### Exercise
Take each line in the entries below that holds "LandCAN" and show it.

═════ Data supplied ═════

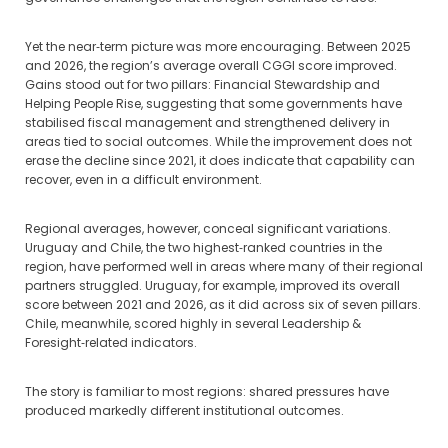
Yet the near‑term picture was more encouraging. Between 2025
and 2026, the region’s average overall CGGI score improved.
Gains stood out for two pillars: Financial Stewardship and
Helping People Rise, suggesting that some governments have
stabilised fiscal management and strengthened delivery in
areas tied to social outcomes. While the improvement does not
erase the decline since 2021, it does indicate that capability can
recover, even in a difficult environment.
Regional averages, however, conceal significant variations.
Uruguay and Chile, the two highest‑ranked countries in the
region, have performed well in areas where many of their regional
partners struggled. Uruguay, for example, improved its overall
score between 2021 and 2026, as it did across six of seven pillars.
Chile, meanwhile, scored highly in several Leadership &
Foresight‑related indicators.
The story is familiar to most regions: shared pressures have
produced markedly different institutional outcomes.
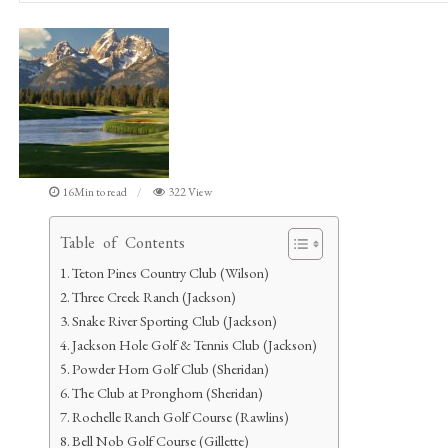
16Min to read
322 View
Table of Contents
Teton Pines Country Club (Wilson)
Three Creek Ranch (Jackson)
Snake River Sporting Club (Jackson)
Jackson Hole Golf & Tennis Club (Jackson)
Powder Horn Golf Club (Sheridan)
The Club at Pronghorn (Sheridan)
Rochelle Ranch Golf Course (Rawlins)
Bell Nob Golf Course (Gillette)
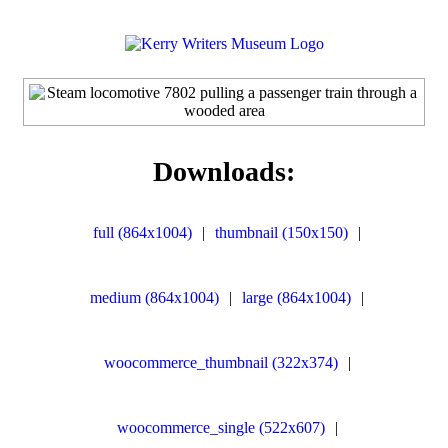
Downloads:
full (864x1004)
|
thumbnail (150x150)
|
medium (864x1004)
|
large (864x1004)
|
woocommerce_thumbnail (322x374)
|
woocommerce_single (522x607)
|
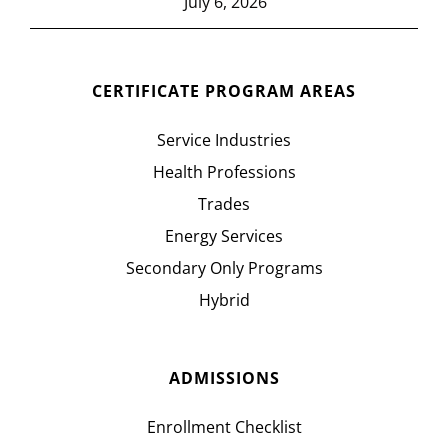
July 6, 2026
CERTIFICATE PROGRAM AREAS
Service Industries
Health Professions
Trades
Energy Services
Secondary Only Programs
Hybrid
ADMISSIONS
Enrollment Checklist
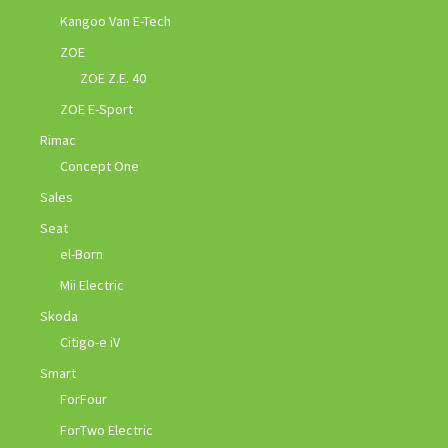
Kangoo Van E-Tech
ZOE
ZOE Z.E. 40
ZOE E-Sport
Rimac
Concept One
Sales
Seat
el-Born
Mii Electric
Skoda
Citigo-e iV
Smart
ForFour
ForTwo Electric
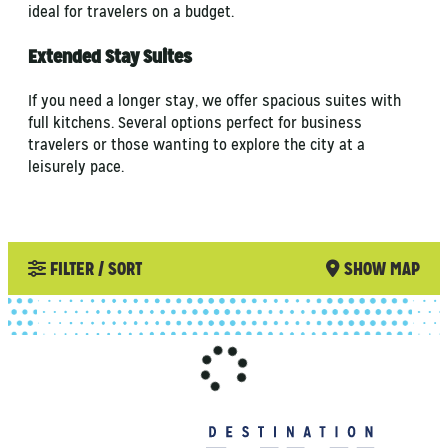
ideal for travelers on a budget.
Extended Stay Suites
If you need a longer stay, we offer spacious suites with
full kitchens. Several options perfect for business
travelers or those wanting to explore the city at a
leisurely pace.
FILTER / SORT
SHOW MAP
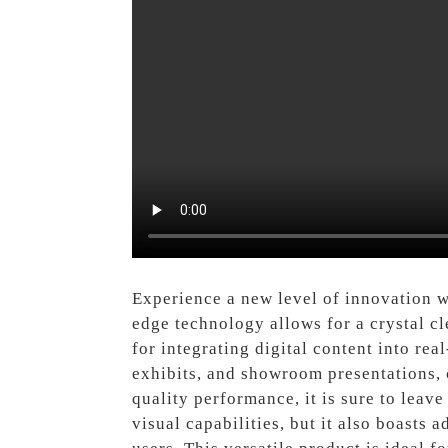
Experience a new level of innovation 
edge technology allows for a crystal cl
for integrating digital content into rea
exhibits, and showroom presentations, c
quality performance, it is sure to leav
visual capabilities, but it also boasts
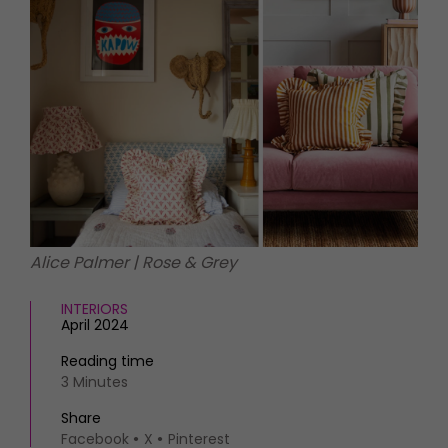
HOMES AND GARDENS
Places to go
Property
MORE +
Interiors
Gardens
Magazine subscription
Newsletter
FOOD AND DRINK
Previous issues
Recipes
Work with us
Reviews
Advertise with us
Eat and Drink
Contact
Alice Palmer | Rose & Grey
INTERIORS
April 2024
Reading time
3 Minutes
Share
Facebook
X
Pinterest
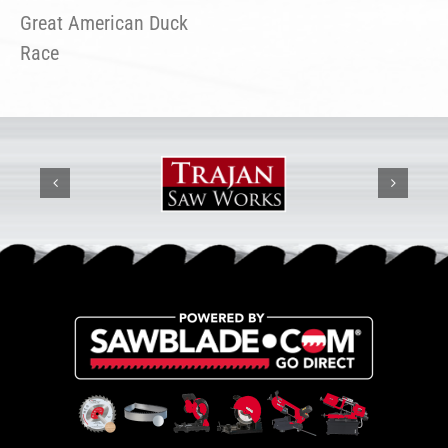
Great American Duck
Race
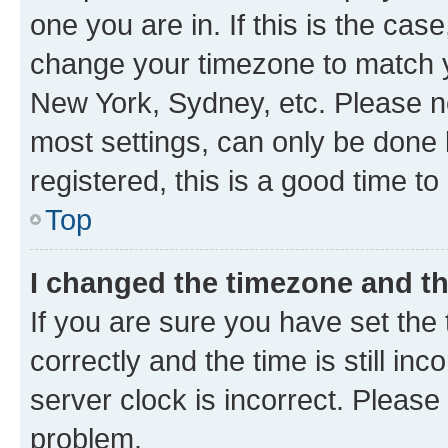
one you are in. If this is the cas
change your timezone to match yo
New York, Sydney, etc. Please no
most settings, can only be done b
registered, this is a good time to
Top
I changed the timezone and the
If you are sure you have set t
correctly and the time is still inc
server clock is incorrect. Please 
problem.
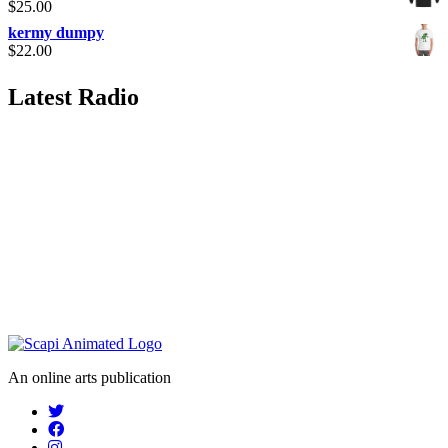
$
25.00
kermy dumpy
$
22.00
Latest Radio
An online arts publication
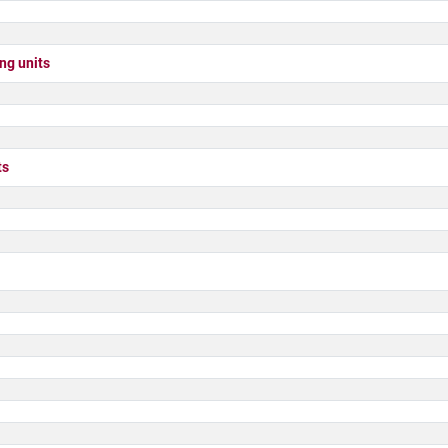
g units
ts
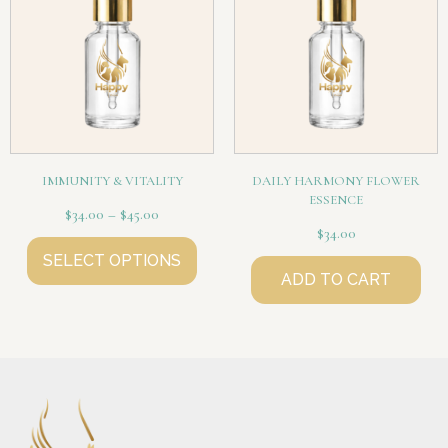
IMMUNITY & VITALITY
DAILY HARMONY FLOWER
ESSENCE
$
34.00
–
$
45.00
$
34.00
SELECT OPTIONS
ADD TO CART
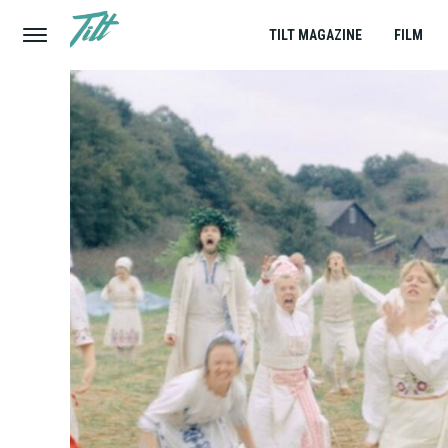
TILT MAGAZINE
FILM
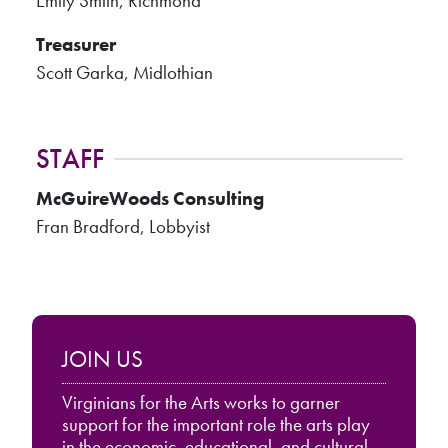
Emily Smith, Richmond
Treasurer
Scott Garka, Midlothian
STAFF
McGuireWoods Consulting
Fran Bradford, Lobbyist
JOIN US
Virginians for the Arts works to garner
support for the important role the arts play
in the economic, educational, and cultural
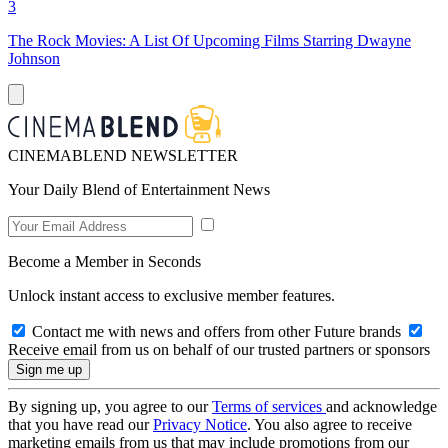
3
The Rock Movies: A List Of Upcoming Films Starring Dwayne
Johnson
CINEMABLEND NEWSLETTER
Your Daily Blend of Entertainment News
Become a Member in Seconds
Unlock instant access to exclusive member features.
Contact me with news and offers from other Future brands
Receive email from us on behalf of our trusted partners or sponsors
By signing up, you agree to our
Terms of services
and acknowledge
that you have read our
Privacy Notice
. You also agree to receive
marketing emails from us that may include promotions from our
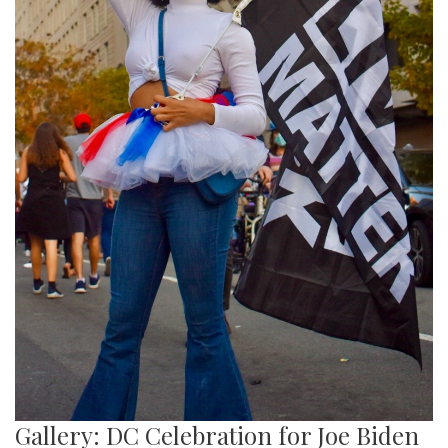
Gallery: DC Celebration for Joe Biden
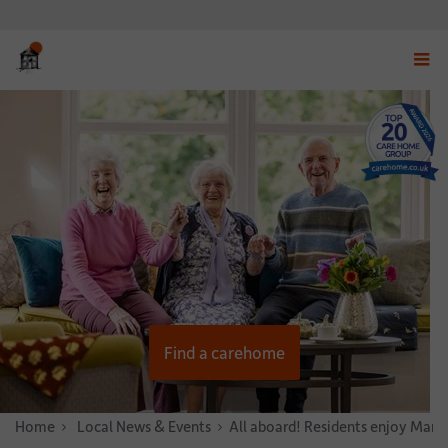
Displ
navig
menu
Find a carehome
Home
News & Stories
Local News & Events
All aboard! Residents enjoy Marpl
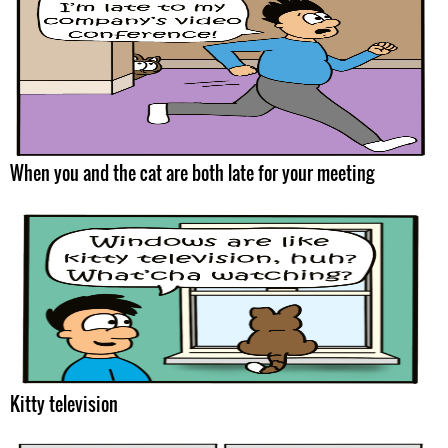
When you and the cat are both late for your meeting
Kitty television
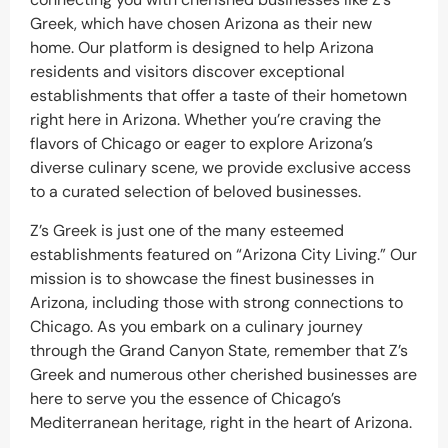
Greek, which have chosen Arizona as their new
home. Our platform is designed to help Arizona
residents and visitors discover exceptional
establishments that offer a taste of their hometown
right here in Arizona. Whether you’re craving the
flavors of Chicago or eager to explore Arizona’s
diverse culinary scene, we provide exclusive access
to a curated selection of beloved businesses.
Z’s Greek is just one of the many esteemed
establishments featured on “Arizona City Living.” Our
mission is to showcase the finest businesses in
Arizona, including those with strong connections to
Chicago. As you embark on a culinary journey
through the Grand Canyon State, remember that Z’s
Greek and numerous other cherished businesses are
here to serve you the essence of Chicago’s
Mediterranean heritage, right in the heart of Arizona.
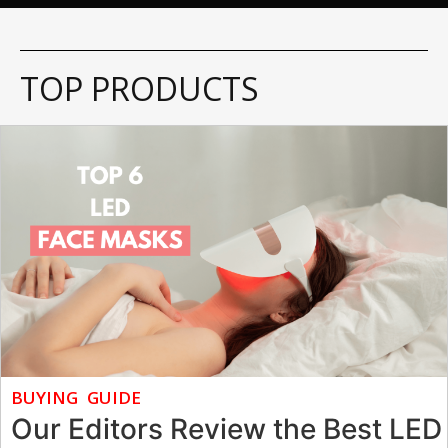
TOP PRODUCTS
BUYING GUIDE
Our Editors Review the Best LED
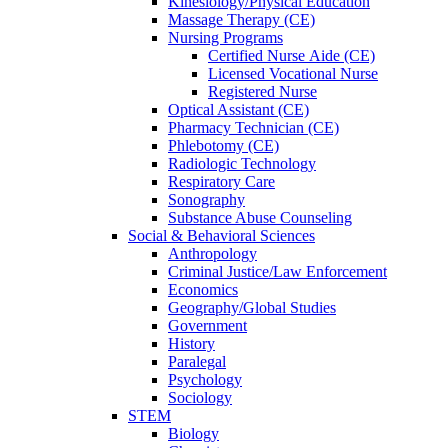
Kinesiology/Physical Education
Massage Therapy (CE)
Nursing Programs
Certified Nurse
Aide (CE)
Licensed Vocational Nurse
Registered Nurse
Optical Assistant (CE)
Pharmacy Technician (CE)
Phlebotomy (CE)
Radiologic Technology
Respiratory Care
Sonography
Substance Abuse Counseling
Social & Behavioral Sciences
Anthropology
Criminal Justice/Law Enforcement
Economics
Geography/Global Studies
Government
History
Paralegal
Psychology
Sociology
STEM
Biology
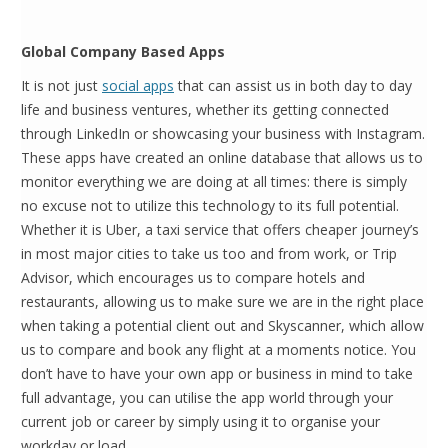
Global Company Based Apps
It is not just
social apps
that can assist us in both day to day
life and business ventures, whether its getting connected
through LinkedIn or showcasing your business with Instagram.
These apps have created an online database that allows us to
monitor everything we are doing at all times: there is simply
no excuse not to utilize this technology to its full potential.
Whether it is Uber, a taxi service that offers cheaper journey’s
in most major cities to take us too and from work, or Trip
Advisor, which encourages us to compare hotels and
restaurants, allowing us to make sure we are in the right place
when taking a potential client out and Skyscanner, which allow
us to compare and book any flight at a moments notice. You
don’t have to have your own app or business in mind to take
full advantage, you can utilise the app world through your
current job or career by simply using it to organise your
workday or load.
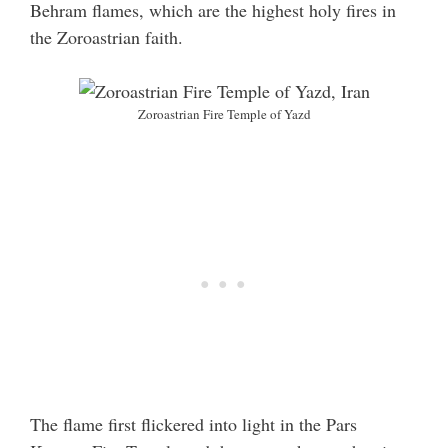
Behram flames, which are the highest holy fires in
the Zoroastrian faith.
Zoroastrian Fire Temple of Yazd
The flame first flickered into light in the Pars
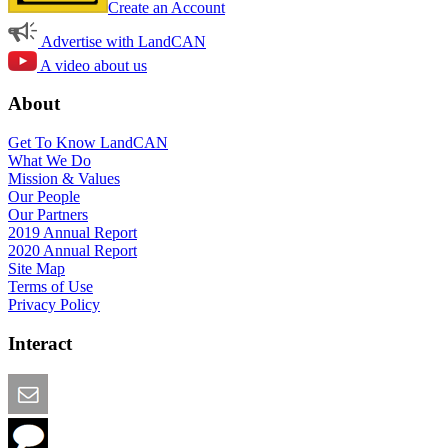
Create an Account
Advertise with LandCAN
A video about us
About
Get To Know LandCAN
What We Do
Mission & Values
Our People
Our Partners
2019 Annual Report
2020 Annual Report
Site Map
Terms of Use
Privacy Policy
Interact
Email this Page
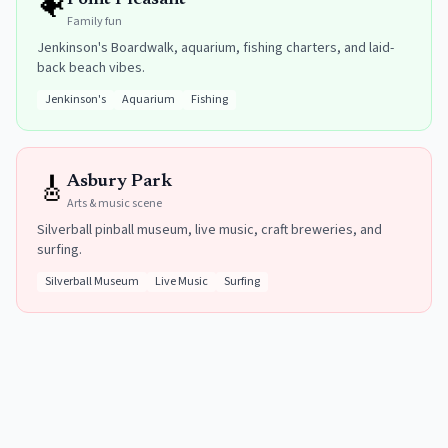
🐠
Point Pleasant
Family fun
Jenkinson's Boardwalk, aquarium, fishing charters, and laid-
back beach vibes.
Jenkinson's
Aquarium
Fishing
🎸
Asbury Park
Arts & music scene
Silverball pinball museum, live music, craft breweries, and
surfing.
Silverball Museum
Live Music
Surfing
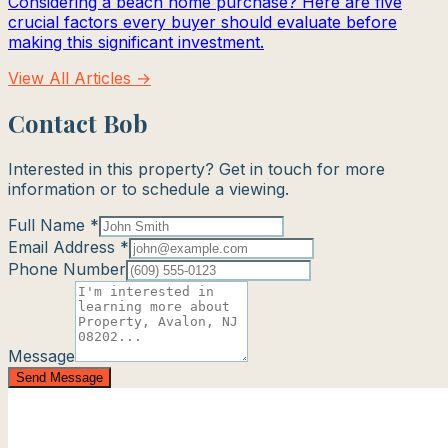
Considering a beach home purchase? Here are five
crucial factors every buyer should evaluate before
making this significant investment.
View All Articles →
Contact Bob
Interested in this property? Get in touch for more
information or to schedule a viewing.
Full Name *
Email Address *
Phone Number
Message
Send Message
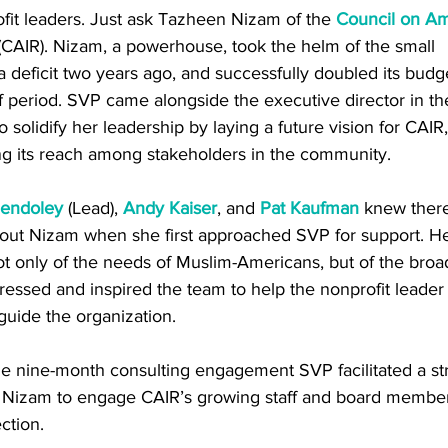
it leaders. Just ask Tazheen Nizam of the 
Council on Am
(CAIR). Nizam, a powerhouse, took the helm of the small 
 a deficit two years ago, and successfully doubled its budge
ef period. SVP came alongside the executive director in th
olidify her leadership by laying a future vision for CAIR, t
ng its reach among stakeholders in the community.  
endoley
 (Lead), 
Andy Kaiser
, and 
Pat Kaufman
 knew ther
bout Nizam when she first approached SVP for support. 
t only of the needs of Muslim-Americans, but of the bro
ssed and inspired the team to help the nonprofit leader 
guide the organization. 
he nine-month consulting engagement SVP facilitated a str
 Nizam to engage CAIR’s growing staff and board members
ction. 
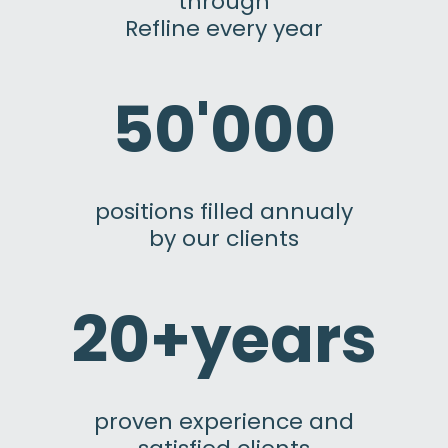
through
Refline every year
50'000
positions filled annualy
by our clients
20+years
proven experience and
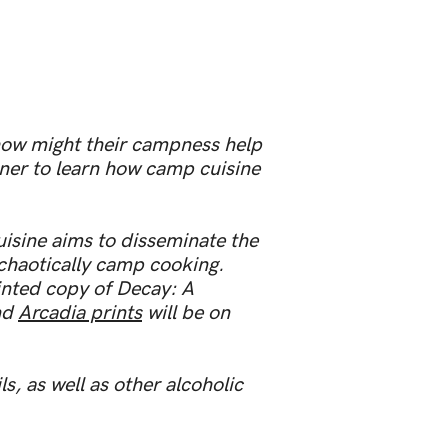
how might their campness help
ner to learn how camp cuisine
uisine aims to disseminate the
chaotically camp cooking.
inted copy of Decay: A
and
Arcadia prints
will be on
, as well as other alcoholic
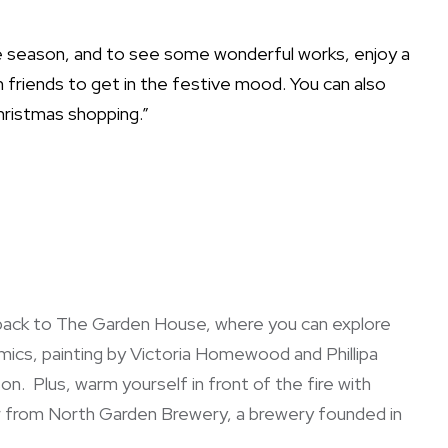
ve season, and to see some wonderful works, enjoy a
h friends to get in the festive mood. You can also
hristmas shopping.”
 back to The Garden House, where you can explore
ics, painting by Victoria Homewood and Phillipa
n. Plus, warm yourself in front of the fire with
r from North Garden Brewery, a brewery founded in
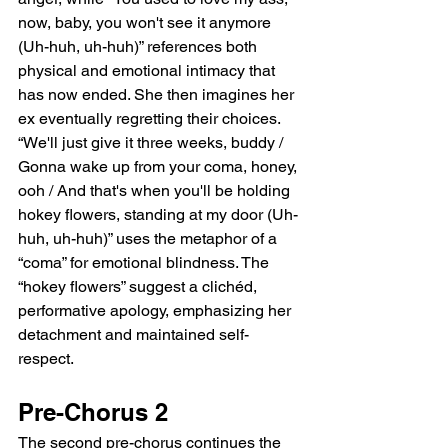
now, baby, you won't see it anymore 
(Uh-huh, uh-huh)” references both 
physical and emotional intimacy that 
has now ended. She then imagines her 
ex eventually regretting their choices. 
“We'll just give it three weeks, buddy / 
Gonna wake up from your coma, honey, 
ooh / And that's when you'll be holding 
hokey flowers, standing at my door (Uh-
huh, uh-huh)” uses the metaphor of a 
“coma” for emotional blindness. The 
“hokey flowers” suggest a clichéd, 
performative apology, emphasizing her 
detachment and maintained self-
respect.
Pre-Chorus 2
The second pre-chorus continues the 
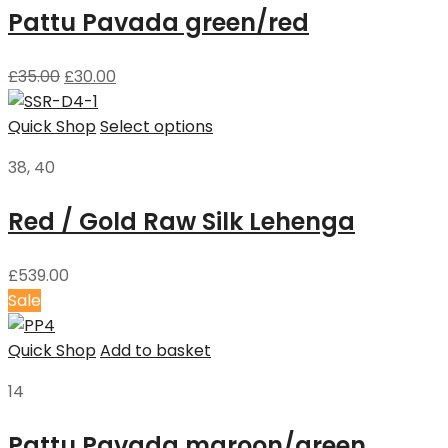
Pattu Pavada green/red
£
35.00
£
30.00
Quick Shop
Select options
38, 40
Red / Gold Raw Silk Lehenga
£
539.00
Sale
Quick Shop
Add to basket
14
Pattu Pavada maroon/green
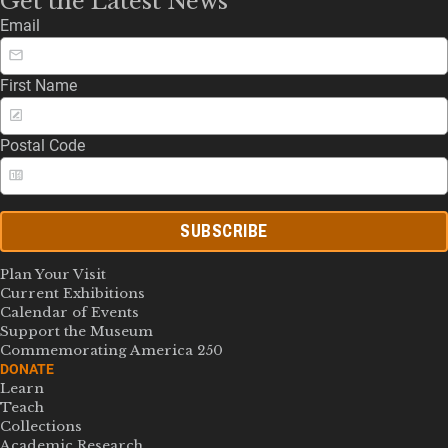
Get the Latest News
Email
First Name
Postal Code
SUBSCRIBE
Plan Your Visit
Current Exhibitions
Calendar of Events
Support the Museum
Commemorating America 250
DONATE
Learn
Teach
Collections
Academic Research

═════

### Solution to this task
Advertise with LandCAN
Get To Know LandCAN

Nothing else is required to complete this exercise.